Introduction: Acinetobacter baumannii is notorious for its high resistance levels, and the development of clinically effective antimicrobial agents is an urgent medical challenge.Single-chain variable fragments (scFvs) that exhibit antibacterial properties against challenging pathogens, such as Pseudomonas aeruginosa and Staphylococcus aureus, have the potential to improve therapeutic strategies significantly.Their unique ability to function independently of the host immune system makes Ingredient Bins scFvs a highly promising option for effective treatment.In our previous studies, we identified two human scFvs (EB211 and EB279) that showed direct growth inhibition activity against A.
baumannii strains in vitro and therapeutic effectiveness in immunocompromised mice with pneumonia caused by an extensively drugresistant A.baumannii strain.In the present study, we endeavored to demonstrate how EB211 and EB279 could inhibit the growth of A.baumannii.
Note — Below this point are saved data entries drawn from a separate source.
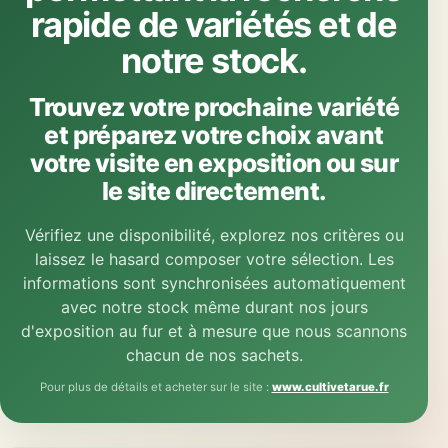
rapide de variétés et de
notre stock.
Trouvez votre prochaine variété
et préparez votre choix avant
votre visite en exposition ou sur
le site directement.
Vérifiez une disponibilité, explorez nos critères ou
laissez le hasard composer votre sélection. Les
informations sont synchronisées automatiquement
avec notre stock même durant nos jours
d'exposition au fur et à mesure que nous scannons
chacun de nos sachets.
Pour plus de détails et acheter sur le site :
www.cultivetarue.fr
Methods: A.baumannii, Klebsiella pneumoniae, and Pseudomonas aeruginosa strains were individually incubated with the scFv in the presence of a high concentration of magnesium (MgSO4; 20 mM).Epitope mapping and immunoblotting were conducted to identify A.baumannii proteins likely bound by EB211 and EB279.
Results: It was found that EB211 and EB279, similar to colistin sulfate, lost their activity in the presence of magnesium.Moreover, immunoblotting revealed that EB211 and EB279 might Rider Accessories bind the OprD family outer membrane porin and TonB family C-terminal domain protein, respectively.Conclusion: EB211 and EB279 elicit direct growth inhibitory activity against A.baumannii without needing immune cells or complements, which could be helpful for immunocompromised patients.